By Greg Ford, Managing Director of Advanced Exchequer (Exchequer)
With the amount owed to businesses in late payments standing at £46.1 billion the issue of managing a healthy cash flow and enforcing credit control is a significant one. The situation is also worsening – in 2008 the amount owed in late payments was £18.6 billion, less than half what is owed today, so there is a real need to take action.
Small businesses are highly dependent on healthy cash flow and the consequences of late payment can have a huge impact, and in extreme cases lead to insolvency. Even in less severe cases the effect can be costly. A government paper revealed that small businesses spend on average 130 hours a week chasing late payments, which equates to an average cost of £1,500 per business. It also reported that 34% of companies have used external finance to cover gaps in cash flow caused by late payment, leading to £180 million in debt interest charges.
Here are some top tips on how to save time and money by avoiding payment delays.
1. Create a clear credit control strategy – Implementing a simple credit control process does not need to be complicated and can ensure payment is on time, every time. A structured approach that sets out a day-by-day strategy can help reduce the threat of late payment.
2. Know the customers – It is becoming increasingly important to run credit checks on all new customers before offering credit terms. A simple credit check can be run online in a matter of minutes but could save much more valuable time, and money, in the future. This should be an ongoing process as even the most reliable payers can have a change in circumstances.
3. Agree clear payment terms – Make sure the payment terms are clear and consistent, and be upfront with customers about any late payment charges to save disputes further down the line. Think about including payment terms on statements, invoices and in the terms and conditions of business.
4. Invoice quickly and accurately – Make sure invoices are sent on time. This is a simple step that many businesses fail to take. E-invoicing can speed up the invoice issuing process as well as provide a record that it has been sent. Equally as important is making sure that the invoice information is 100% accurate as any mistakes can delay payment.
5. Make it easy for people to pay – Everyone prefers a simple and straightforward process, so ensure that customer payments can be made easily, and preferably online or by direct debit. Where possible avoid the use of cheques which can delay processing.

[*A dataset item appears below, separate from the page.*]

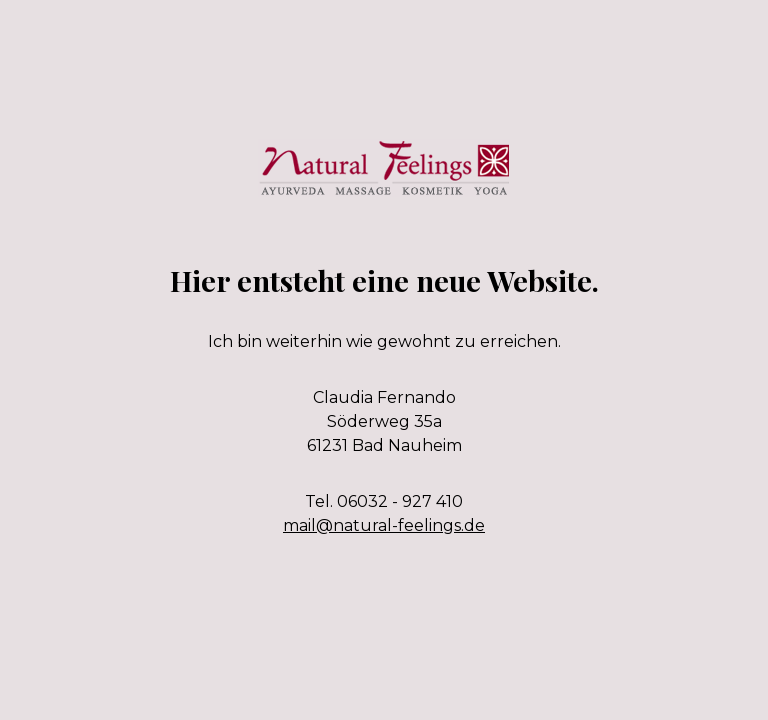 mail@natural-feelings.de (384, 525)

6. Build positive relationships – Consider making a courtesy call or sending an email a few days before payment is due to ensure the invoice has been received and there is no query. This is good customer service and will remind the customer of their outstanding invoice without actually chasing the debt. Also consider thanking customers that pay on time. This shows appreciation of their punctuality which is good for customer relations and can lead to repeat business.
7. Start chasing payment immediately – Don’t delay in chasing late payment immediately after the due date. Consider having set dates when debtors are chased by telephone, email and in writing.

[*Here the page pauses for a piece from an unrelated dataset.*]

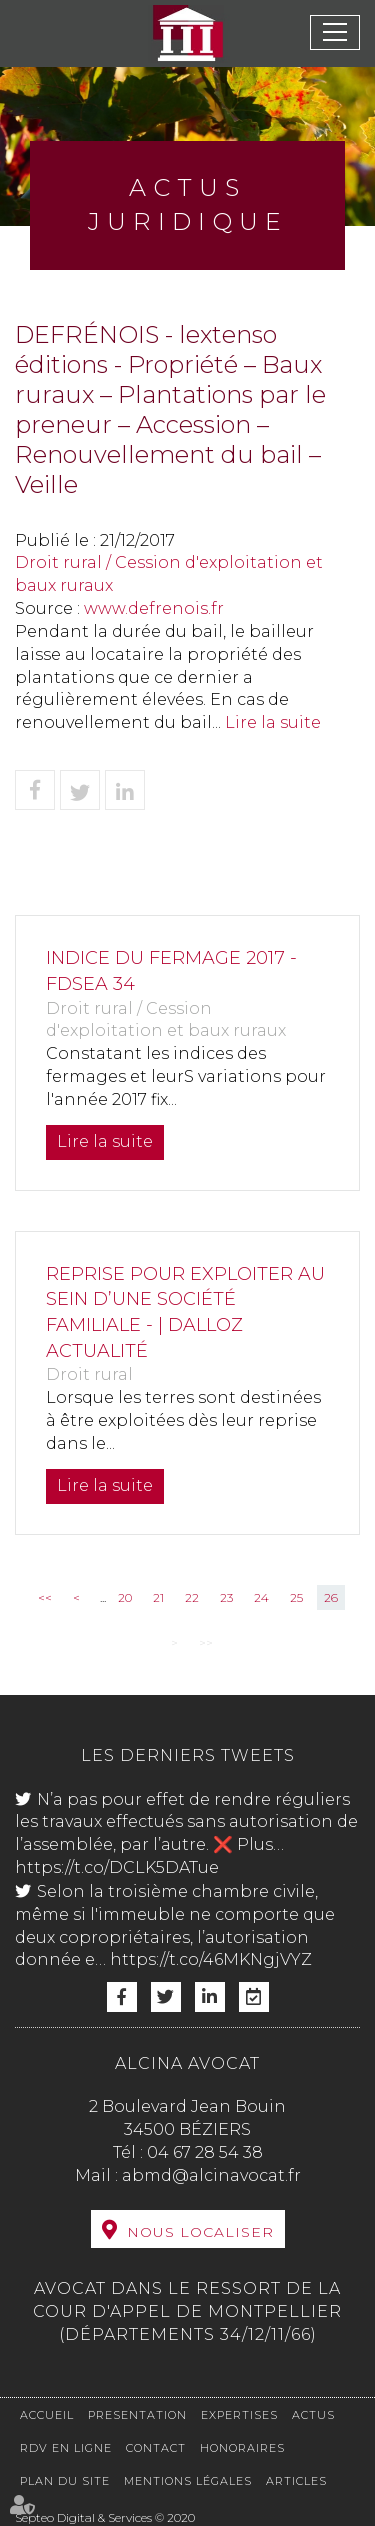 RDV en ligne (66, 2448)
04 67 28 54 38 (205, 2152)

8. Be flexible – Businesses can ensure good cash flow by offering flexible payment packages or terms to regular customers. On large, outstanding amounts this could mean regular instalments or simply splitting the bill into two manageable amounts and in some circumstances this may be the best way of getting payment. This will allow businesses and customers to plan ahead, with the ability to confidently predict cash flow.
9. Use technology to help – Automating manual processes enables a pre-emptive approach to payment delays, which protects cash flow and saves time. Quality credit control software can support businesses to manage all aged debtor information within a single system.

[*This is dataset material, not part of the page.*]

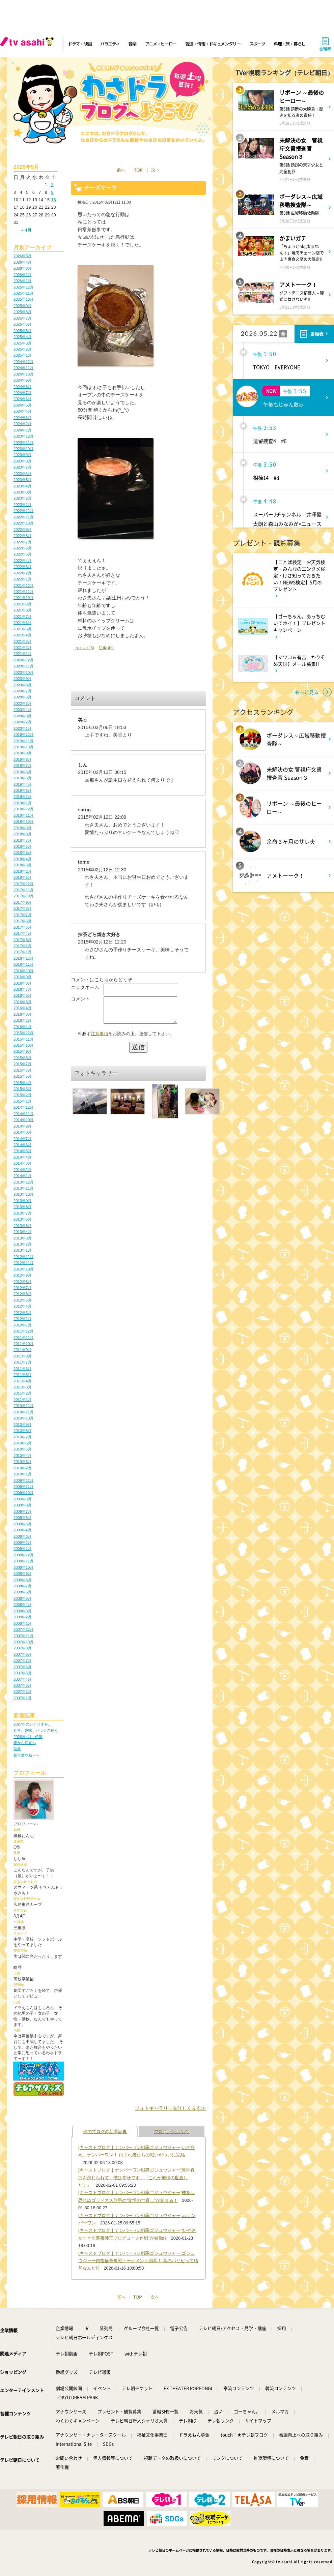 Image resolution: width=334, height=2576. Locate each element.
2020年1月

10. Don’t let the problem escalate – If payment has not been received, stop supplying the customer immediately and inform them that they will no longer be supplied until all outstanding invoices have been settled. If the customer is reliant on the product or service in order to run their own business this should provide enough leverage to ensure prompt payment.
Late payment is an all too common occurrence in business, and is one that needs to be tackled. SMEs are particularly vulnerable to the damage that can be caused by late payment and its impact can reach far beyond denting the company’s bottom line.
Without strong cash flow SMEs can be reluctant to invest in growing the business which has a wider effect on job creation and the broader economic situation.